How social media is encouraging us to #DoSomethingForNothing
According to the chief of the Charity Commission, this is an era of ‘charity fatigue’ and ‘empathy deficit.’ Britain alone has over 180,000 charities. Since the Kids Company scandal we are becoming increasingly skeptical about where exactly our money is going. Public cynicism continues to build in response to constant guilt bombardments through the post, and approaches on the street by commission driven charity representatives. And yet there is little evidence of this cynicism online as more and more people are using social media as an outlet for small acts of charity.

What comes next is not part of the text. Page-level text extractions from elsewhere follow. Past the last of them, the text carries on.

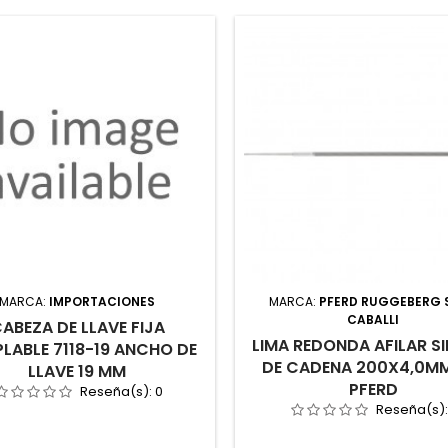
MARCA:
IMPORTACIONES
MARCA:
PFERD RUGGEBERG S
CABALLI
ABEZA DE LLAVE FIJA
LIMA REDONDA AFILAR S
LABLE 7118-19 ANCHO DE
DE CADENA 200X4,0MM
LLAVE 19 MM
PFERD
Reseña(s):
0
Reseña(s)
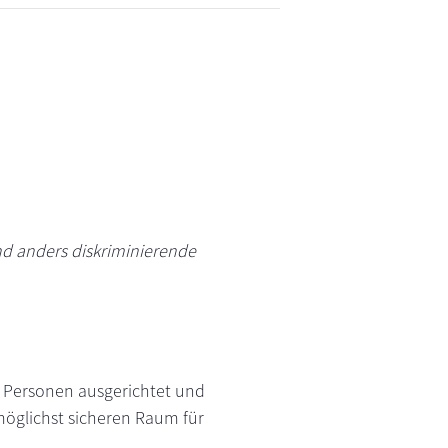
d anders diskriminierende
n Personen ausgerichtet und
öglichst sicheren Raum für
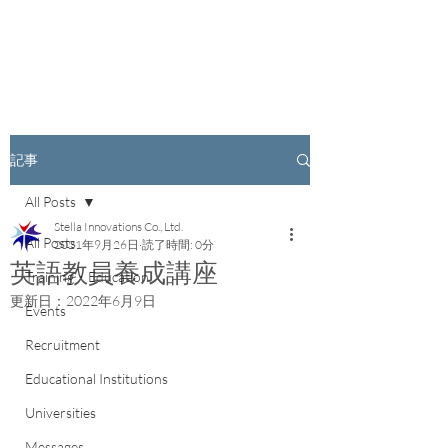
記事
All Posts
Stella Innovations Co., Ltd.
All Posts
2021年9月26日
読了時間: 0分
英語教員養成講座
Training・Education
更新日：
2022年6月9日
Events
Recruitment
Educational Institutions
Universities
Messages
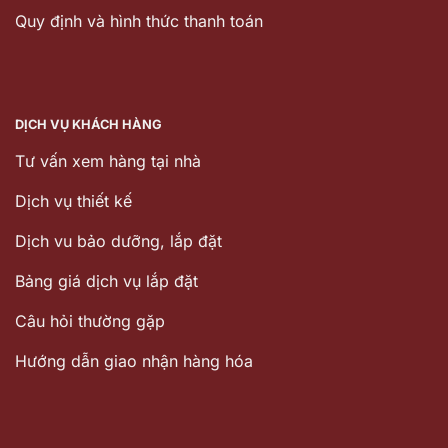
Quy định và hình thức thanh toán
DỊCH VỤ KHÁCH HÀNG
Tư vấn xem hàng tại nhà
Dịch vụ thiết kế
Dịch vu bảo dưỡng, lắp đặt
Bảng giá dịch vụ lắp đặt
Câu hỏi thường gặp
Hướng dẫn giao nhận hàng hóa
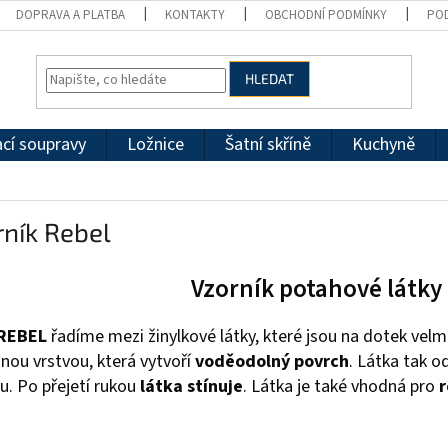
DOPRAVA A PLATBA
KONTAKTY
OBCHODNÍ PODMÍNKY
PO
HLEDAT
cí soupravy
Ložnice
Šatní skříně
Kuchyně
ník Rebel
Vzorník potahové látky
REBEL
řadíme mezi žinylkové látky, které jsou na dotek velm
nou vrstvou, která vytvoří
voděodolný povrch
. Látka tak o
u. Po přejetí rukou
látka stínuje
. Látka je také vhodná pro
r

Some celebrities are using their digital platforms to espouse worthwhile causes, such as Leonardo Dicaprio whose Instagram account is dedicated to his passion for the environment. Likewise, lifestyle influencers are making inroads into more socially sensitive issues. This week three food bloggers, with a combined reach of 900,000 Instagram followers, were recruited by the EU and WFP to tell the story of Syrian refugees. While charitable campaigning on social media isn’t a new phenomenon, digital platforms like Instagram and Twitter are encouraging a more charitable mindset.
This was certainly the motivation behind Joshua Coombe’s idea in London. The hairdresser sparked the movement #dosomethingfornothing after taking the initiative to cut the hair of the homeless and document their transformation on Instagram. His belief was that this would inspire others to do small acts of kindness for free. #Match4Lara was another digital campaign launched to help find Lara a lifesaving donor; the outcome of which was that more than 20,000 people signed up to the global stem cell register.
Importantly, these social media platforms offer people something that charitable representatives in the street don’t: a lack of financial commitment. #Dosomethingfornothing encourages people to be more than armchair activists sharing posts and tweets, without the pressure of a price tag.